Comment 11 Jeremy 2016-06-23 11:07:42 UTC
int32_t n;
asm( "str %1,[%0],#4" : "+r" (ptr) : "r" (n) : "memory" );

Caught me until I just happened to examine the assembler.

Of course %w1 works - but then I need SEPARATE code for 32-bit ARM and for aarch64.

Now arnv8 has two register sizes, I ask also, please could it work like x86 and use the operand size to determine which to emit, x or w.
Comment 12 Richard Earnshaw 2016-06-23 13:14:37 UTC
We considered that, but it won't work.  For example, in ILP32 address registers need to use the X form, but are still 32-bits in size.  There are other cases as well where a W or X form is required but that is not the natural size of the object.
Comment 13 nsz 2016-06-23 15:51:07 UTC
there could be a format for reducing porting work between ilp32 and lp64 inline asm:

asm ("ldr %?0, foo" : "=r"(ptr));

where %?0 behaves like %w0 on ilp32 and %x0 on lp64, which is a bit nicer than doing preprocessor hacks like

#ifdef __LP64__
#define XW "x"
#else
#define XW "w"
#endif
asm ("ldr %" XW "0, foo" : "=r"(ptr));
Comment 14 andysem 2020-06-15 11:07:30 UTC
I've been hit by this issue recently.

(In reply to Richard Earnshaw from comment #12)
> We considered that, but it won't work.  For example, in ILP32 address
> registers need to use the X form, but are still 32-bits in size.  There are
> other cases as well where a W or X form is required but that is not the
> natural size of the object.

For the cases where the size needs to be specified explicitly, you can leave %w1/%x1 syntax. But the default register size, I think, should be chosen based on the asm argument size.

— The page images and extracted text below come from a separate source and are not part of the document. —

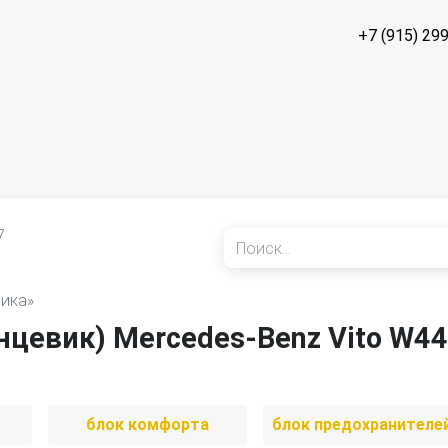
+7 (915) 29
7
рика»
цевик) Mercedes-Benz Vito W4
блок комфорта
блок предохранителе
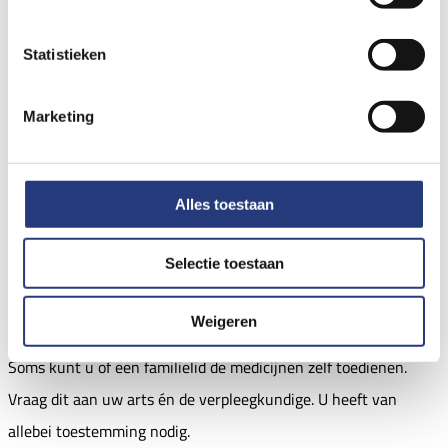
Uw arts beslist wanneer u kunt stoppen met de antibiotica.
Statistieken
Wat doet de verpleegkundige?
Marketing
Een verpleegkundige van de thuiszorg komt elke dag bij u
thuis. De verpleegkundige:
Alles toestaan
Sluit de antibiotica aan op het infuus.
Selectie toestaan
Controleert het infuus.
Verzorgt het infuus.
Weigeren
Soms kunt u of een familielid de medicijnen zelf toedienen.
Vraag dit aan uw arts én de verpleegkundige. U heeft van
allebei toestemming nodig.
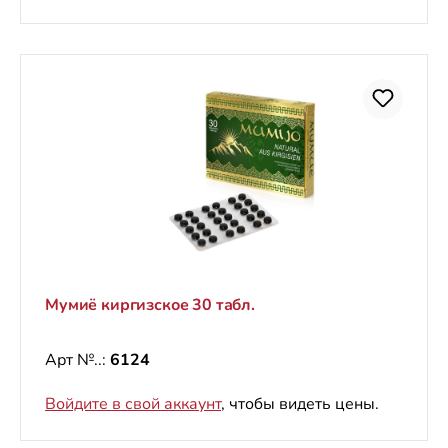
Мумиё киргизское 30 табл.
Арт №..:
6124
Войдите в свой аккаунт
, чтобы видеть цены.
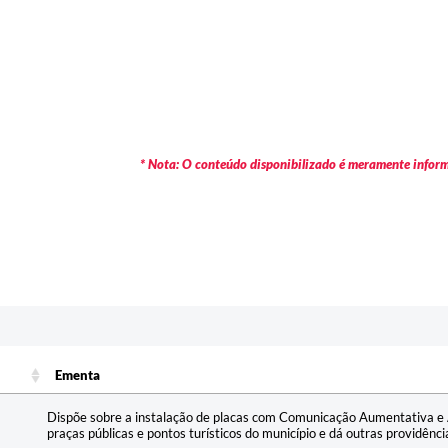
* Nota: O conteúdo disponibilizado é meramente informa
c
Ementa
Ementa
Dispõe sobre a instalação de placas com Comunicação Aumentativa e A
praças públicas e pontos turísticos do município e dá outras providênci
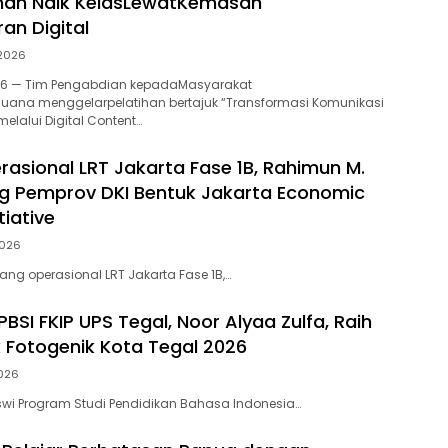
an Naik KelasLewatKemasan
an Digital
 2026
2026 — Tim Pengabdian kepadaMasyarakat
 Buana menggelarpelatihan bertajuk “Transformasi Komunikasi
lalui Digital Content…
rasional LRT Jakarta Fase 1B, Rahimun M.
g Pemprov DKI Bentuk Jakarta Economic
tiative
2026
ang operasional LRT Jakarta Fase 1B,…
BSI FKIP UPS Tegal, Noor Alyaa Zulfa, Raih
k Fotogenik Kota Tegal 2026
2026
wi Program Studi Pendidikan Bahasa Indonesia…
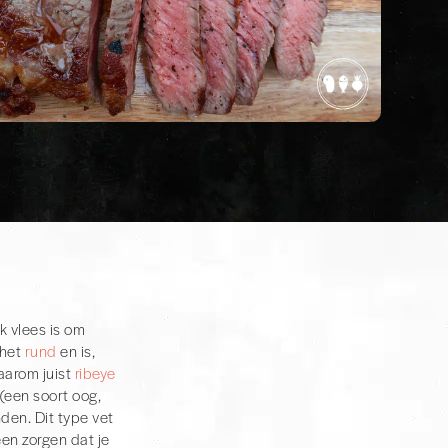
uk vlees is om
 het
rund
en is,
waarom juist
ribeye
 (een soort oog,
den. Dit type vet
en zorgen dat je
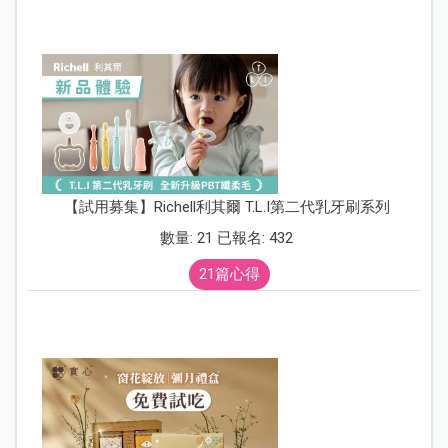
【試用募集】Richell利其爾 T.L.I第二代乳牙刷系列
數量: 21 已報名: 432
21篇心得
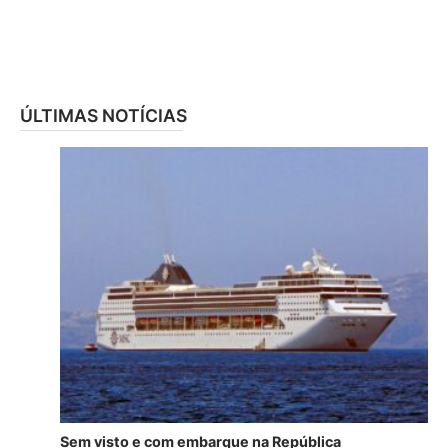
ÚLTIMAS NOTÍCIAS
Sem visto e com embarque na República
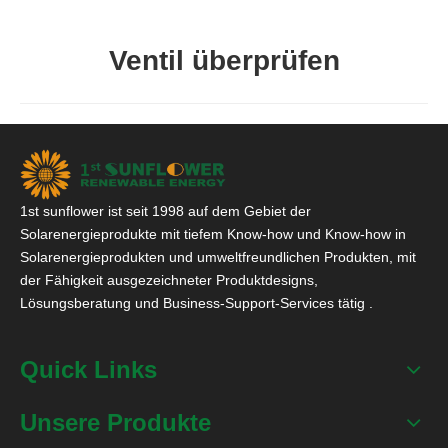
Ventil überprüfen
1st sunflower ist seit 1998 auf dem Gebiet der
Solarenergieprodukte mit tiefem Know-how und Know-how in
Solarenergieprodukten und umweltfreundlichen Produkten, mit
der Fähigkeit ausgezeichneter Produktdesigns,
Lösungsberatung und Business-Support-Services tätig .
Quick Links
Unsere Produkte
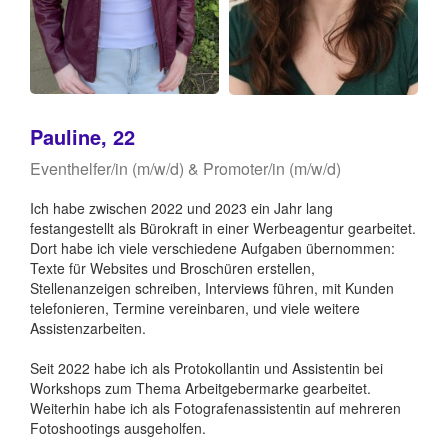
Pauline, 22
Eventhelfer/in (m/w/d) & Promoter/in (m/w/d)
Ich habe zwischen 2022 und 2023 ein Jahr lang
festangestellt als Bürokraft in einer Werbeagentur gearbeitet.
Dort habe ich viele verschiedene Aufgaben übernommen:
Texte für Websites und Broschüren erstellen,
Stellenanzeigen schreiben, Interviews führen, mit Kunden
telefonieren, Termine vereinbaren, und viele weitere
Assistenzarbeiten.
Seit 2022 habe ich als Protokollantin und Assistentin bei
Workshops zum Thema Arbeitgebermarke gearbeitet.
Weiterhin habe ich als Fotografenassistentin auf mehreren
Fotoshootings ausgeholfen.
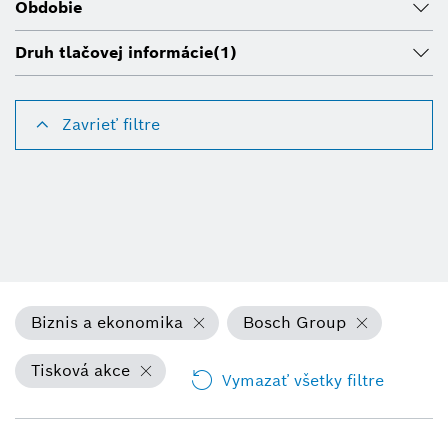
Obdobie
Druh tlačovej informácie
(1)
Zavrieť filtre
Biznis a ekonomika
Bosch Group
Tisková akce
Vymazať všetky filtre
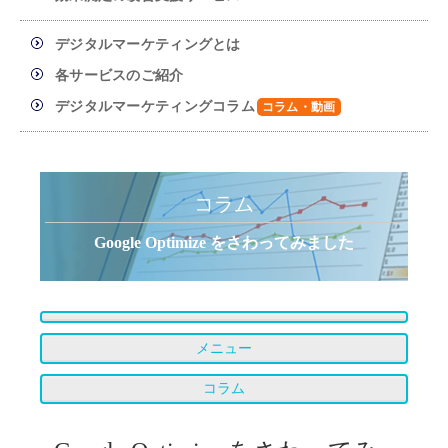
デジタルマーケティングとは
各サービスのご紹介
デジタルマーケティングコラム
コラム
Google Optimize をさわってみました
メニュー
コラム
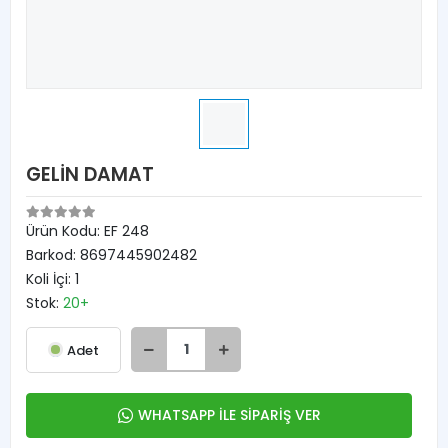
GELİN DAMAT
Ürün Kodu:
EF 248
Barkod:
8697445902482
Koli İçi:
1
Stok:
20+
Adet
WHATSAPP İLE SİPARİŞ VER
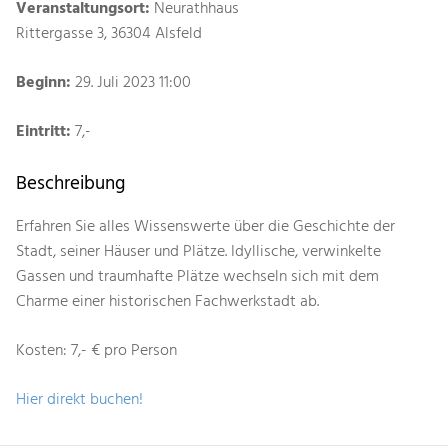
Veranstaltungsort:
Neurathhaus
Rittergasse 3, 36304 Alsfeld
Beginn:
29. Juli 2023 11:00
Eintritt:
7,-
Beschreibung
Erfahren Sie alles Wissenswerte über die Geschichte der
Stadt, seiner Häuser und Plätze. Idyllische, verwinkelte
Gassen und traumhafte Plätze wechseln sich mit dem
Charme einer historischen Fachwerkstadt ab.
Kosten: 7,- € pro Person
Hier direkt buchen!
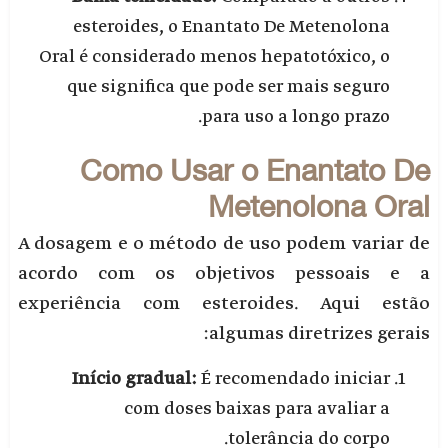
esteroides, o Enantato De Metenolona
Oral é considerado menos hepatotóxico, o
que significa que pode ser mais seguro
para uso a longo prazo.
Como Usar o Enantato De
Metenolona Oral
A dosagem e o método de uso podem variar de
acordo com os objetivos pessoais e a
experiência com esteroides. Aqui estão
algumas diretrizes gerais:
Início gradual:
É recomendado iniciar
com doses baixas para avaliar a
tolerância do corpo.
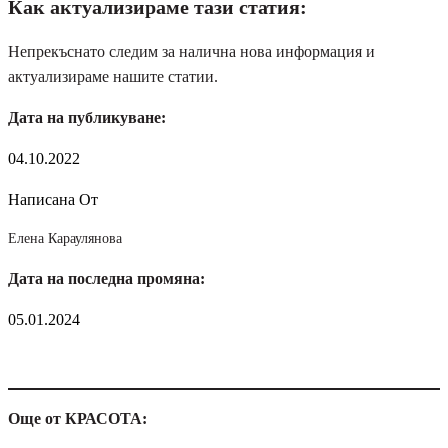
Как актуализираме тази статия:
Непрекъснато следим за налична нова информация и
актуализираме нашите статии.
Дата на публикуване:
04.10.2022
Написана От
Елена Караулянова
Дата на последна промяна:
05.01.2024
Още от КРАСОТА:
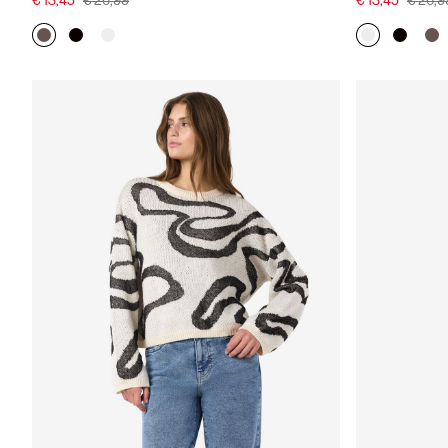
€ 13,45
€ 26,99
€ 13,45
€ 26,9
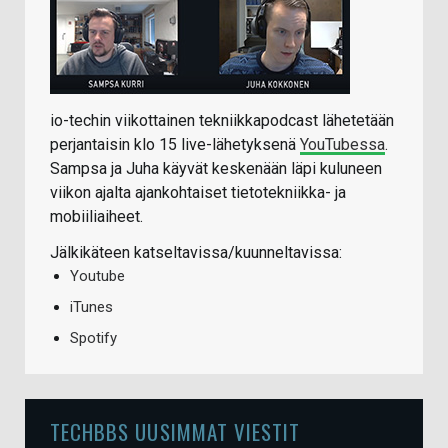
io-techin viikottainen tekniikkapodcast lähetetään
perjantaisin klo 15 live-lähetyksenä
YouTubessa
.
Sampsa ja Juha käyvät keskenään läpi kuluneen
viikon ajalta ajankohtaiset tietotekniikka- ja
mobiiliaiheet.
Jälkikäteen katseltavissa/kuunneltavissa:
Youtube
iTunes
Spotify
TECHBBS UUSIMMAT VIESTIT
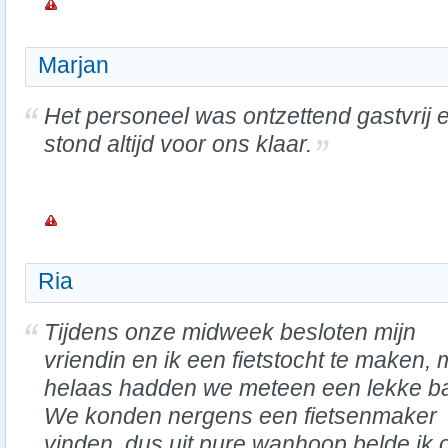
Marjan
Het personeel was ontzettend gastvrij 
stond altijd voor ons klaar.
Ria
Tijdens onze midweek besloten mijn
vriendin en ik een fietstocht te maken,
helaas hadden we meteen een lekke b
We konden nergens een fietsenmaker
vinden, dus uit pure wanhoop belde ik 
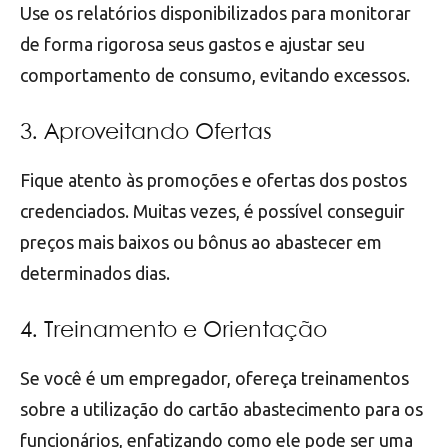
Use os relatórios disponibilizados para monitorar
de forma rigorosa seus gastos e ajustar seu
comportamento de consumo, evitando excessos.
3. Aproveitando Ofertas
Fique atento às promoções e ofertas dos postos
credenciados. Muitas vezes, é possível conseguir
preços mais baixos ou bônus ao abastecer em
determinados dias.
4. Treinamento e Orientação
Se você é um empregador, ofereça treinamentos
sobre a utilização do cartão abastecimento para os
funcionários, enfatizando como ele pode ser uma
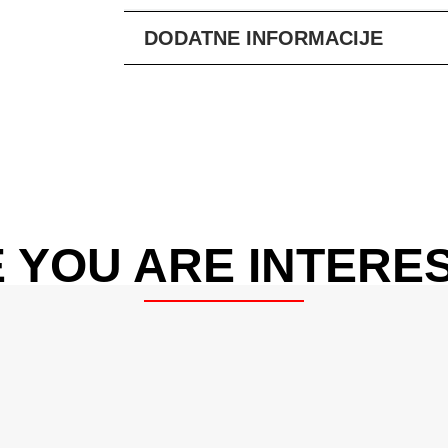
DODATNE INFORMACIJE
 YOU ARE INTERES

There is one case where I don't feel like %w1/%x1 syntax is correct, even if currently accepted. It's when the argument allows an alternative of an immediate constant:

asm("add %w0, %w1, %w2" : "=r"(r) : "r"(i), "Ir"(j));

Note the last argument. When it is a constant, it doesn't need the "w" prefix, but it needs one if it is a runtime value.